> [Task to complete]
Would you restate each entry word for word, omitting the pictures?

> [Data to use]
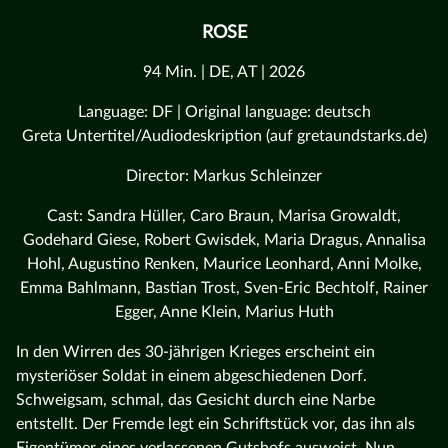
ROSE
94 Min. | DE, AT | 2026
Language: DF | Original language: deutsch
Greta Untertitel/Audiodeskription (auf gretaundstarks.de)
Director: Markus Schleinzer
Cast: Sandra Hüller, Caro Braun, Marisa Growaldt,
Godehard Giese, Robert Gwisdek, Maria Dragus, Annalisa
Hohl, Augustino Renken, Maurice Leonhard, Anni Molke,
Emma Bahlmann, Bastian Trost, Sven-Eric Bechtolf, Rainer
Egger, Anne Klein, Marius Huth
In den Wirren des 30-jährigen Krieges erscheint ein
mysteriöser Soldat in einem abgeschiedenen Dorf.
Schweigsam, schmal, das Gesicht durch eine Narbe
entstellt. Der Fremde legt ein Schriftstück vor, das ihn als
Eigentümer eines verlassenen Gutshofs ausweist. Nun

> [Your solution]
ROSE
94 Min. | DE, AT | 2026
Language: DF | Original language: deutsch
Greta Untertitel/Audiodeskription (auf gretaundstarks.de)
Director: Markus Schleinzer
Cast: Sandra Hüller, Caro Braun, Marisa Growaldt,
Godehard Giese, Robert Gwisdek, Maria Dragus, Annalisa
Hohl, Augustino Renken, Maurice Leonhard, Anni Molke,
Emma Bahlmann, Bastian Trost, Sven-Eric Bechtolf, Rainer
Egger, Anne Klein, Marius Huth
In den Wirren des 30-jährigen Krieges erscheint ein
mysteriöser Soldat in einem abgeschiedenen Dorf.
Schweigsam, schmal, das Gesicht durch eine Narbe
entstellt. Der Fremde legt ein Schriftstück vor, das ihn als
Eigentümer eines verlassenen Gutshofs ausweist. Nun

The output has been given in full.